„Over the Border“: Mucke und Melancholie

Es war ein Abend der Kontraste: Im Rahmen des „Over the Border“-Festivals haben in der Brotfabrik ein Solo-Künstler und eine Bayern-Band zwei völlig gegensätzliche Stimmungen bedient und das Publikum erst in ein Tränenmeer zu stürzen versucht, bevor dieses dann die Gipfel der Glückseligkeit erstürmen durfte. Ein Konzept, das aufging. Und große Freude bereitete, selbst beim Auftritt von Jo Laureys, der eigentlich andere Akzente setzen wollte. „Genug gelacht, wir müssen jetzt traurig sein“, rief er augenzwinkernd in den Raum. Immerhin hatte der belgische Straßenmusiker ausschließlich melancholische Stücke im Repertoire, wehmütige Balladen mit schlichten, aber durchaus reizvollen Melodien.

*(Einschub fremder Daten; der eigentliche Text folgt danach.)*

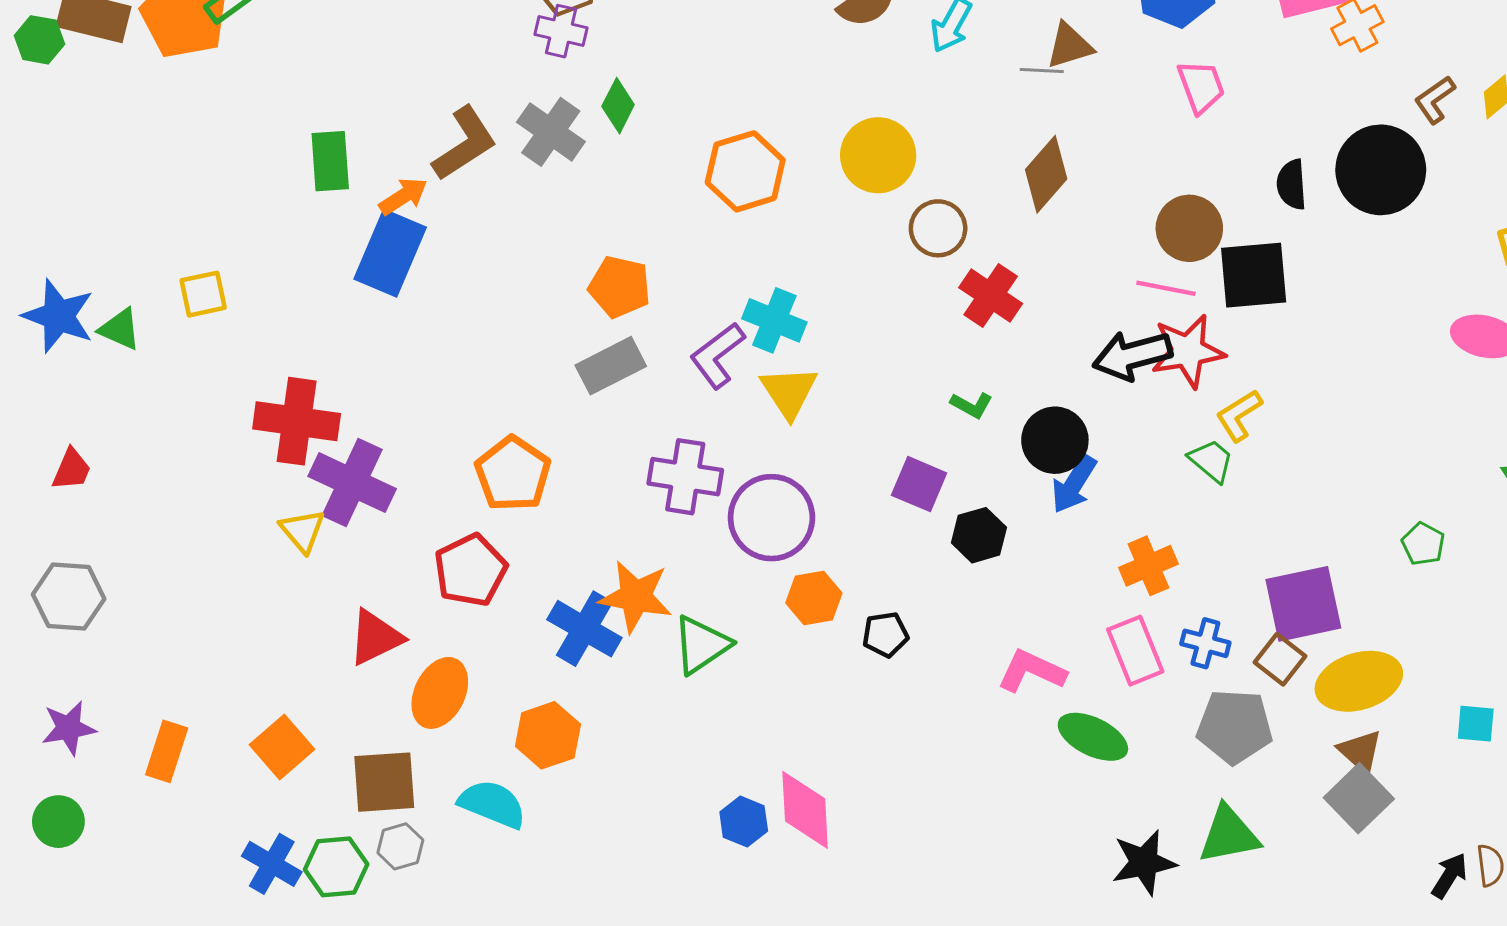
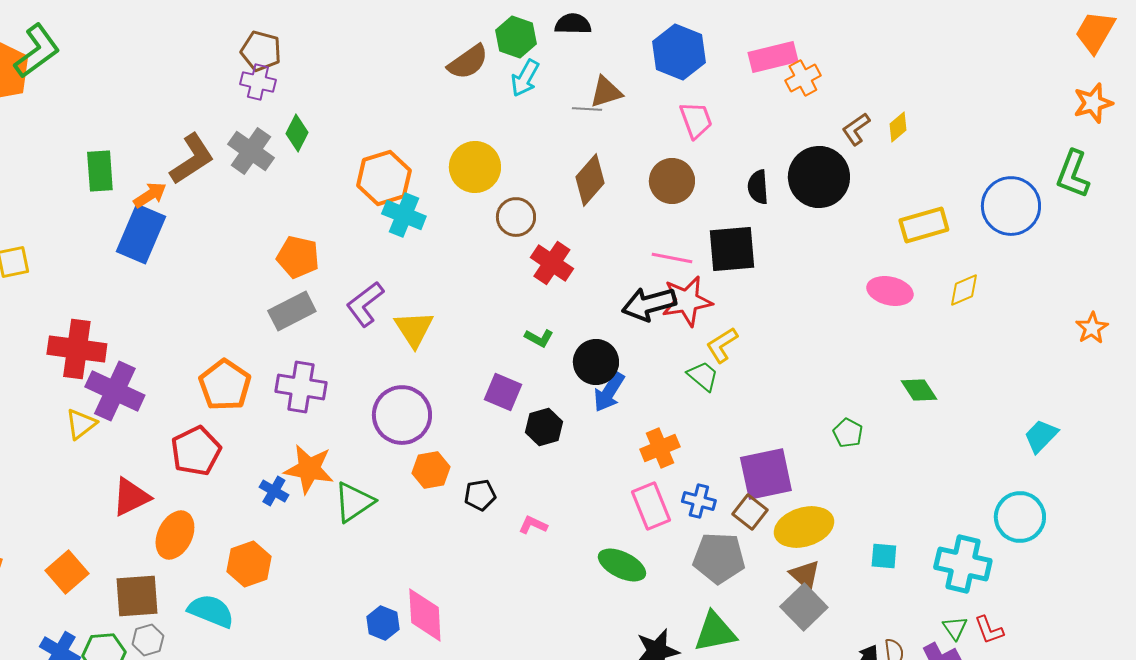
brown circle: (1189, 228) -> (672, 181), moved
cyan cross: (774, 320) -> (404, 215), moved
purple cross: (685, 477) -> (301, 387), moved
yellow triangle: (302, 531) -> (81, 424), turned 32
blue cross: (584, 629) -> (274, 491), size x0.6
pink L-shape: (1032, 671) -> (533, 525), moved, size x0.6

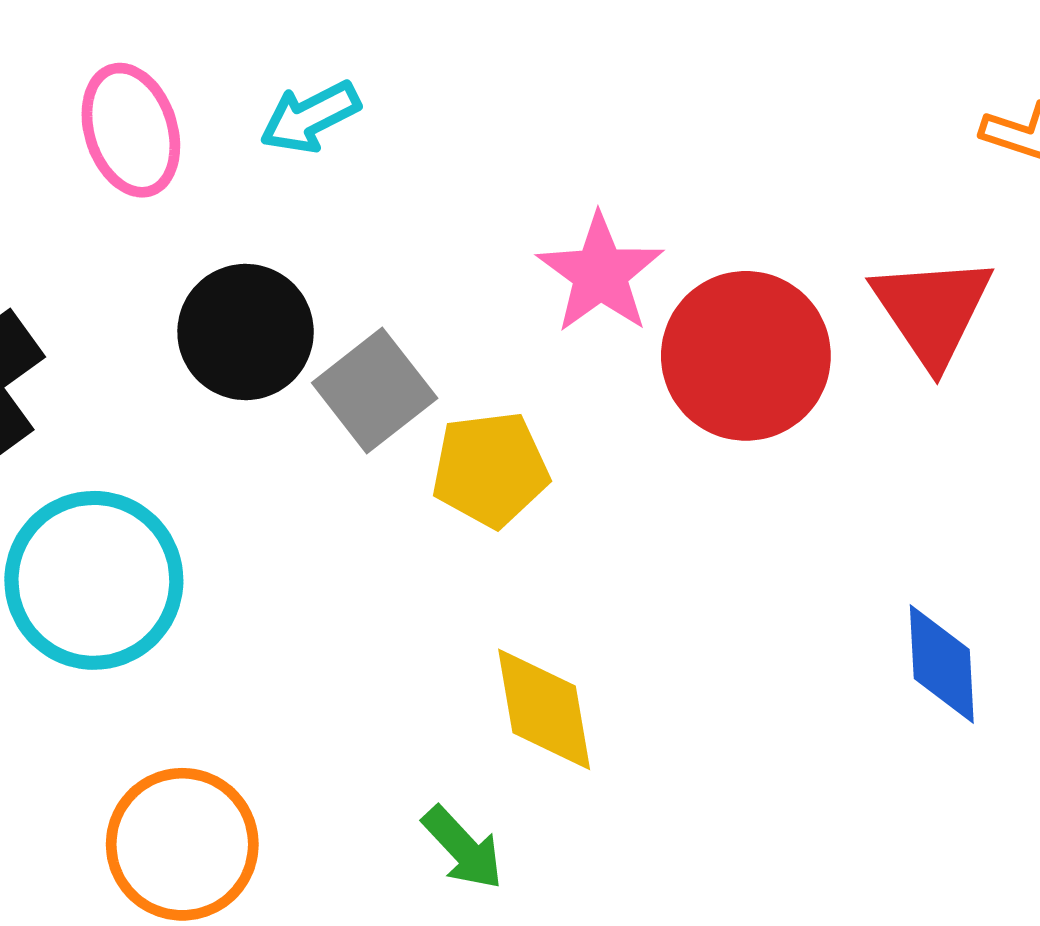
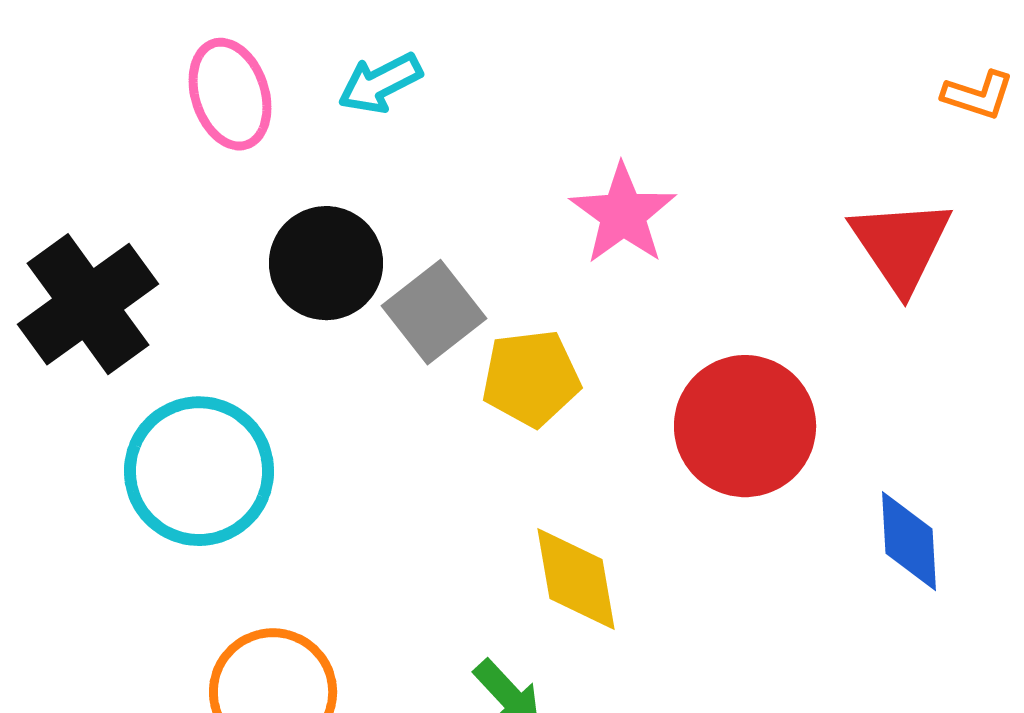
red circle: (746, 356) -> (745, 426), moved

Stärkster Momente ist das Lied für seinen Vater, der starb, als Laureys 18 Jahre alt war. „Damals brach ich die Schule ab und machte nur noch Musik“, erinnerte er sich. „Aber acht Jahre lang konnte ich nicht über meinen Verlust schreiben. Bis jetzt.“

Der Traurigkeit von Jo Laureys setzten Impala Ray im Anschluss unbändige Spielfreude und eine fast manische Ausgelassenheit entgegen. Das ungewöhnliche Quartett, das den Surfer-Sound der San Francisco Bay Area um Tuba und Hackbrett erweitert hat und sich dabei grundsätzlich nicht um musikalische Grenzen schert, ist ein Garant für „Gute-Laune-Mucke“, wie Frontmann Rainer Gärtner mit einem markanten Lachen betonte. Stimmt. Der Sound, der unter anderem an den unbeschwerten Indie-Pop von Walk Off The Earth erinnert, animierte das Publikum unweigerlich zum Tanzen, getrieben von den kräftigen Beats Dominik Haiders und den Bassläufen der zierlichen Tuba-Spielerin Nicola Missel, die hinter ihrem Instrument mitunter kaum zu sehen war. Dazu mehrstimmiger Gesang, ein paar euphorische Gitarren-Akkorde und filigrane Akzente von der Dulcimer Carmen Unterhofers, fertig war der perfekte Soundtrack für den kommenden Sommer. Die Menge in der Brotfabrik genoss die aufstrebenden, treibenden Songs denn auch in vollen Zügen, sprang auf Wunsch in die Höhe und feierte die Lebensfreude ebenso wie zuvor die Melancholie. Das Konzept ist also aufgegangen.